Kilkus Photo
A photography journal by Christopher Kilkus
Craft

Lighting for Fashion & Portrait Photography

Light is the one tool that touches everything else. Learn to read it and most of the picture takes care of itself.

Lighting for Fashion & Portrait Photography — photography by Chris Kilkus

If a young photographer asked me where to spend their attention, I would say light, and then light again. Camera bodies and lenses are commodities now; the way you shape light is still the signature that separates one photographer's work from another's.

Read it before you shape it

Before adding a single light, I read what is already there: its direction, its hardness, its colour. Most of the time the available light is telling you what the picture wants to be.

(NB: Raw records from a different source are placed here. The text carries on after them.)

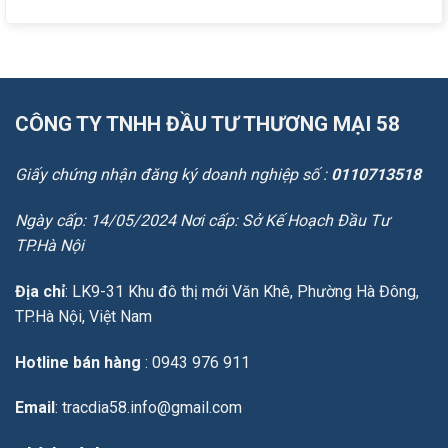
điểm,
Hạ
nên
ứng
tầng
chọn
dụng
tăng
loại
và
tốc
nào?
cách
ngày
chọn
14/03/2026:
đúng
SGC
CÔNG TY TNHH ĐẦU TƯ THƯƠNG MẠI 58
tuyển
25.000
nhân
Giấy chứng nhận đăng ký doanh nghiệp số :
0110713518
sự,
TP.HCM
thúc
Ngày cấp: 14/05/2024 Nơi cấp: Sở Kế Hoạch Đầu Tư
2
TP.Hà Nội
dự
án
kết
Địa chỉ
: LK9-31 Khu đô thị mới Văn Khê, Phường Hà Đông,
nối
TP.Hà Nội, Việt Nam
sân
bay
Long
Hotline bán hàng
: 0943 976 911
Thành
Email
: tracdia58.info@gmail.com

Hard light is drama and edge; soft light is intimacy and skin. Neither is correct — they are choices, and the choice should follow the feeling you are after, not a default.

One light, understood

The most common mistake is too many lights, each cancelling the others. A single source you fully understand will out-photograph an elaborate rig you are fighting. I often build from one key and let shadow do half the work, because shadow is where dimension and mood live. What you choose not to light is as expressive as what you do.

Light for the emotion

The technical targets — exposure, ratio, falloff — are only ever in service of a feeling. A beauty campaign wants flattering, even light; a moody editorial wants risk and contrast. When the lighting matches the emotion of the brief, the picture clicks into place and everything downstream, from styling to retouch, gets easier.